We found Giordanne Salley’s work via an artist. Kyle Staver mentioned her on a FB post and we were immediately struck by how her early work seemed to build from Milton Avery. She was in a group show at SHFAP in 2014, where Roberta Smith drew attention to her. Salley’s paintings seem genuinely romantic. They often depict lovers in the woods, capturing the complex, playful moments between two people. The artist creates a patterned space built on intuition and imagination. She describes her work as a daydream, the places and memories she thinks about while living and working in New York City. Objects closest to our bodies–glasses, watches, bras, sandals–are often casualties of the fun, carefree moments depicted. These items, lost or discarded during playful moments, become intertwined with the nature around them. In “Now or Later,” a watch sinks, accompanying the shells and pebbles at the bottom of a lake, as the shallow water ripples over them. Martha Swendener wrote about this motif in Salley’s work in the New York Times, stating, “there is no human time in nature, just as paintings, when completed, enter the vacuum of art-historical time.” There are hints of other images as well which lend this painting its abstract quality. At 4″ x 6″ this is one of the artist’s smallest works.

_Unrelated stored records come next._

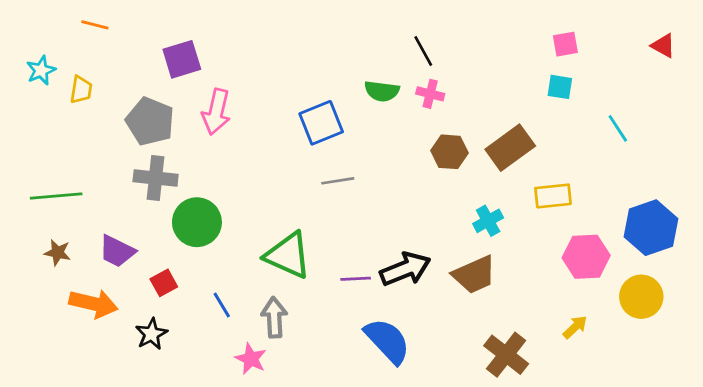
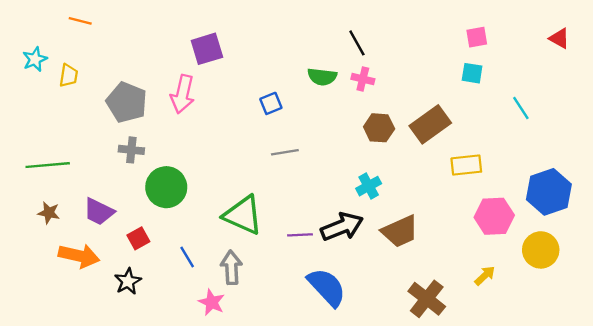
purple square: (182, 59) -> (207, 49), moved
blue square: (321, 123) -> (271, 103), size x0.6
gray cross: (156, 178) -> (131, 150), size x0.7
cyan cross: (488, 221) -> (369, 186), moved

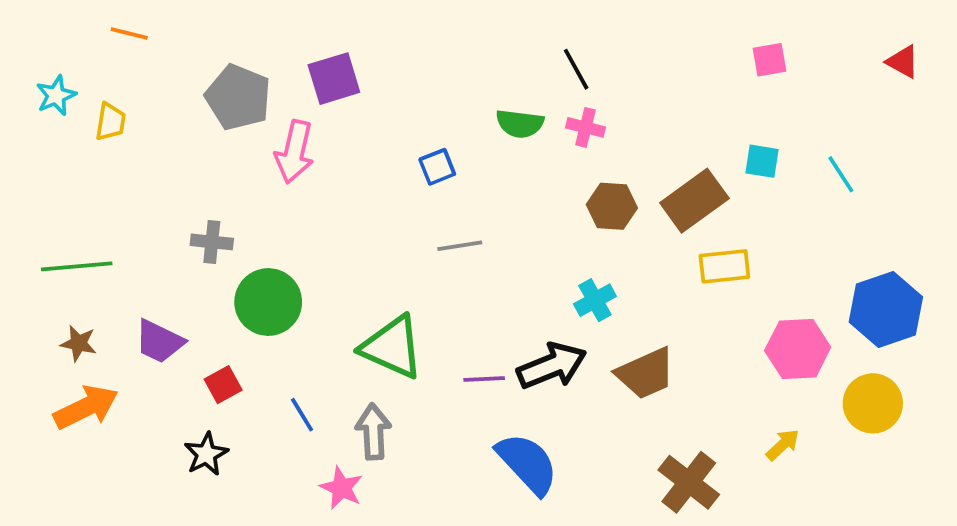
cyan square: (472, 73) -> (762, 161), moved
gray pentagon: (127, 102) -> (238, 97), moved
yellow rectangle: (466, 165) -> (724, 266), moved
orange arrow: (79, 256) -> (86, 407), moved, turned -39

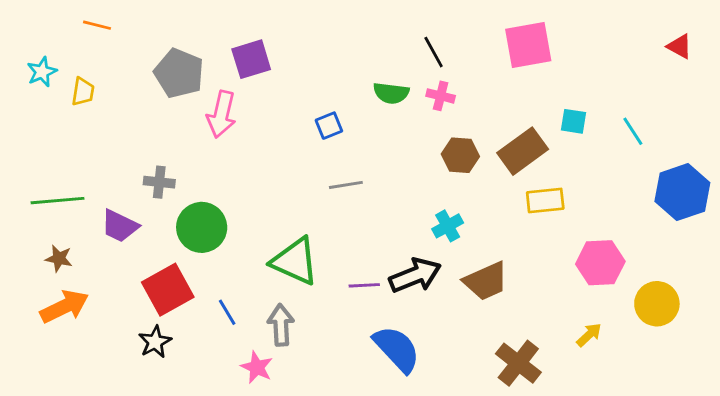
pink square: (770, 60) -> (528, 45), moved, size x1.8
blue hexagon: (886, 310) -> (682, 192), moved
purple trapezoid: (159, 341) -> (120, 226), moved
red square: (223, 385) -> (168, 290), size x1.8

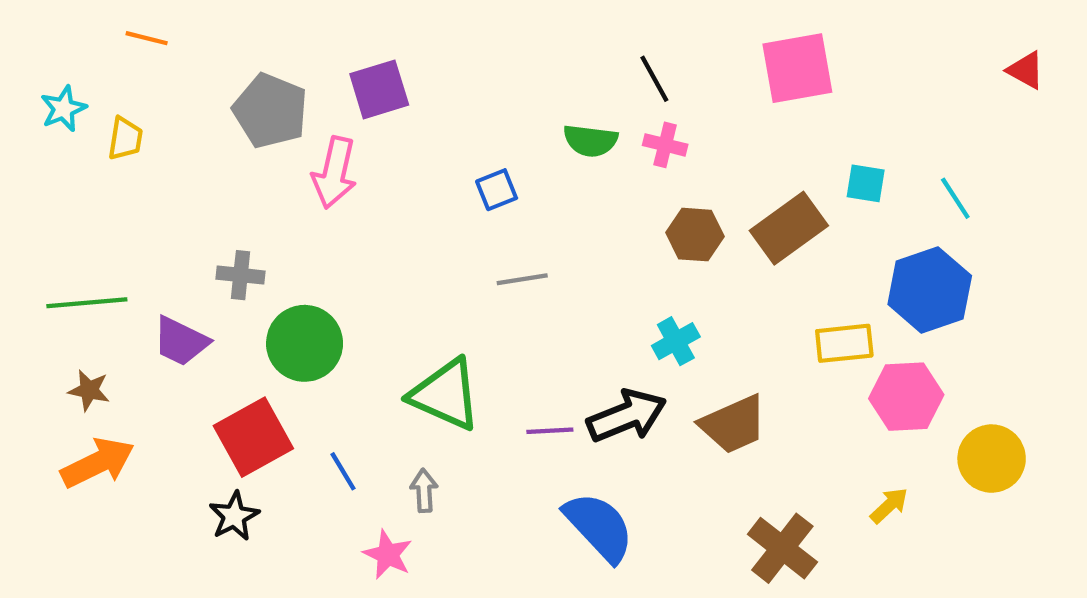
blue hexagon: (682, 192) -> (930, 290), moved
yellow rectangle: (545, 201) -> (844, 343), moved
gray arrow: (281, 325) -> (424, 491), size x0.7

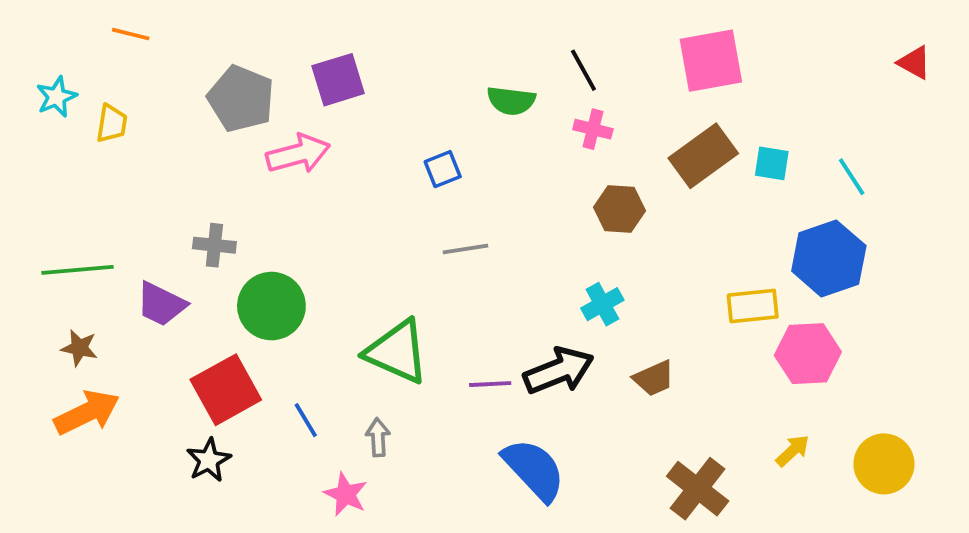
green semicircle: (590, 141) -> (511, 101), moved
pink arrow: (334, 173) -> (298, 154), turned -118
brown rectangle: (789, 228) -> (703, 156), moved
brown trapezoid: (733, 424) -> (654, 378), size x0.7
yellow circle: (992, 459) -> (884, 464), moved

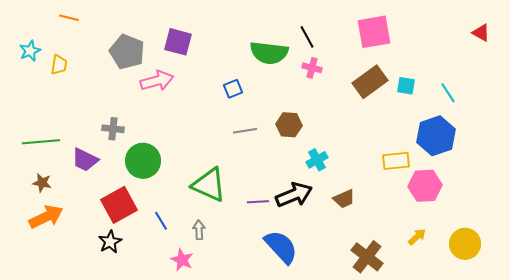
purple square: (338, 80) -> (178, 42), turned 32
green semicircle: (511, 101) -> (269, 53), size x1.5
brown hexagon: (620, 209) -> (289, 125), moved

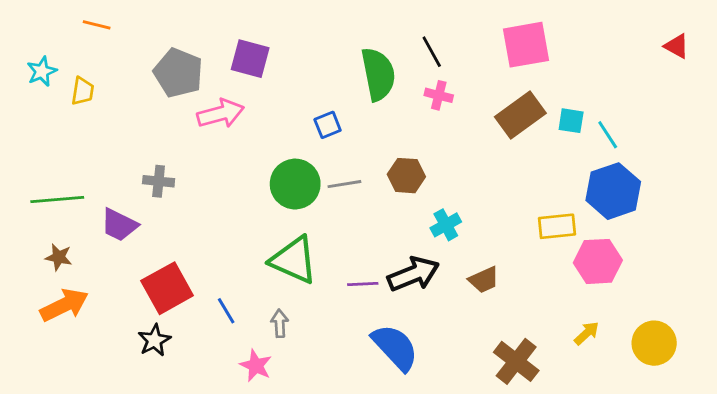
green semicircle: (269, 53) -> (378, 74), turned -108
cyan line: (448, 93) -> (608, 135), moved
green circle: (143, 161) -> (295, 184), moved

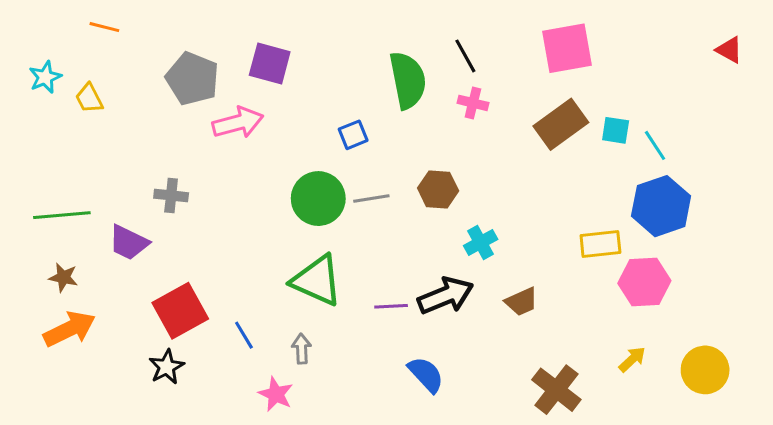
yellow trapezoid: (83, 91) -> (89, 98), turned 144
blue semicircle: (395, 347) -> (426, 374), size x0.7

Giordanne Salley was born and raised in Dayton, Ohio. She received her MFA in painting from Boston University in 2013. Giordanne was referred to by Roberta Smith of the New York Times as a “young artist to look out for.” Salley worked at the Vermont Studio Center where she had her first solo show in 2011. She had her first solo show in New York City at Steven Harvey Fine Art Project’s Projector Space in 2015. Her work appeared in New American Painting in 2013. She was also included in the show curated by Aliza Nisenbaum, “Intimisms,” at James Cohan Gallery in 2016. She had her second solo show at SHFAP, titled “Nature Lovers” in 2017. Salley was included in Marinaro Gallery’s exhibition “Cheeky: Summer Butts” in 2018 and Steven Harvey Fine Art Project’s “Shadows” in 2019. She had a two-person show at NADA Miami this past December along with ceramicist Beth Kaminstein.